Hundreds are dead and missing in South East Asia, where some of the heaviest rain in decades has swept the region.
Monsoon rain exacerbated by tropical storms has caused some of the worst flooding in years, with millions affected in Indonesia, Malaysia and Thailand.
The death toll on Indonesia's Sumatra island has passed 300 and there are fears it could increase further with dozens still missing.
Evacuation efforts are still under way there, with major roads cut off and internet and electricity only partially restored.
As of Saturday there had been 160 reported deaths in Thailand. There were also several deaths reported in Malaysia.
An exceptionally rare tropical cyclone, named Cyclone Senyar, caused catastrophic landslides and flooding in Indonesia, with homes swept away and thousands of buildings submerged.
"The current was very fast, in a matter of seconds it reached the streets, entered the houses," a resident in Indonesia's Aceh Province, Arini Amalia, told the BBC.
She and her grandmother raced to a relative's house on higher terrain. On returning the following day to retrieve some belongings, she said the flood had completely swallowed the house: "It's already sunk."
After waters rapidly rose in West Sumatra and submerged his home, Meri Osman said he was "swept away by the current" and clung onto a clothesline until he was rescued.
"During the flood, everything was gone," a resident of Bireuen in Sumatra's Aceh province told Reuters news agency. "I wanted to save my clothes, but my house came down."
The bad weather has hampered rescue operations, and while tens of thousands of people have been evacuated, hundreds are still stranded, the Indonesian disaster agency said.
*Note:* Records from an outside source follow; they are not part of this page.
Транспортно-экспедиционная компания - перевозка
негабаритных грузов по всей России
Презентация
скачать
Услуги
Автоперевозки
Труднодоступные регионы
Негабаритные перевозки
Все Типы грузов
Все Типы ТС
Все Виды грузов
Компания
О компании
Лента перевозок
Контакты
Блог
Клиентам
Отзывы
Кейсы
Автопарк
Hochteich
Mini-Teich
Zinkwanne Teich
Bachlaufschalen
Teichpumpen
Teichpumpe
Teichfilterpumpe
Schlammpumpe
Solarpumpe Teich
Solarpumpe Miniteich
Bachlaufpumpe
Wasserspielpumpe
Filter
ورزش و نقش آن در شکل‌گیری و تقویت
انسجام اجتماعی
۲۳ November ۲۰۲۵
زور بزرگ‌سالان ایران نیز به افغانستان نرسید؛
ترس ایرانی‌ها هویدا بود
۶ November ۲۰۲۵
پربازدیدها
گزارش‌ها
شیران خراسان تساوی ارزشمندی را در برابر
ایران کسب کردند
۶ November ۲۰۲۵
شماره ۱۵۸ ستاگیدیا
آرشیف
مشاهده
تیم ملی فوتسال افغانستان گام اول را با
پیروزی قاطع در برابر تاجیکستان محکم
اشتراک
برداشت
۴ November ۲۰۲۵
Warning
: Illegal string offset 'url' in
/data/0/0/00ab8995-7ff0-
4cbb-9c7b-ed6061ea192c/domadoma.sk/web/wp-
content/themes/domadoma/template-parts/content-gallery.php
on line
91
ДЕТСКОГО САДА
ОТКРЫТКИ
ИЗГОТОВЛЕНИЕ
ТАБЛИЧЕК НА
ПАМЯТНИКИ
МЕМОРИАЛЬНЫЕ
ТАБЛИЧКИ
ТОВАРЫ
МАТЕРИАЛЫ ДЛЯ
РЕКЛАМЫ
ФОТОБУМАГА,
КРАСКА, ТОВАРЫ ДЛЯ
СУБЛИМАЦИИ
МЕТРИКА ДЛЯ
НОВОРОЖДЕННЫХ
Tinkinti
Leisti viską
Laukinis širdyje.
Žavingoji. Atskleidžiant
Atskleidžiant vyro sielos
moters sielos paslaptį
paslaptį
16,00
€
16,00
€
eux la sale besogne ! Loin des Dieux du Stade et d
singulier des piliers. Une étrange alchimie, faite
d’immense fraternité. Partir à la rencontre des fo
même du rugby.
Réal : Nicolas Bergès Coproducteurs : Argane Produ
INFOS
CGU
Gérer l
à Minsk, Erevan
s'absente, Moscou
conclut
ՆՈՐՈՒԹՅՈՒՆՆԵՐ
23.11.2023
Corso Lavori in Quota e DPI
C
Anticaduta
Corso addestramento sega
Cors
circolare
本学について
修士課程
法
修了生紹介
In Tapanuli, the worst-affected area, reports say residents have ransacked grocery stores in search of food.
Pressure is mounting on Jakarta to declare a national disaster in Sumatra to enable a faster and more coordinated response.
In Thailand's southern Songkhla province, water rose 3m (10ft) and at least 145 people died in one of the worst floods in a decade.
Across the 10 provinces hit by flooding, more than 160 people have been killed, the government said on Saturday. More than 3.8 million people have been affected.
The city of Hat Yai experienced 335mm of rainfall in a single day, the heaviest in 300 years. As waters receded, officials recorded a sharp rise in the death toll.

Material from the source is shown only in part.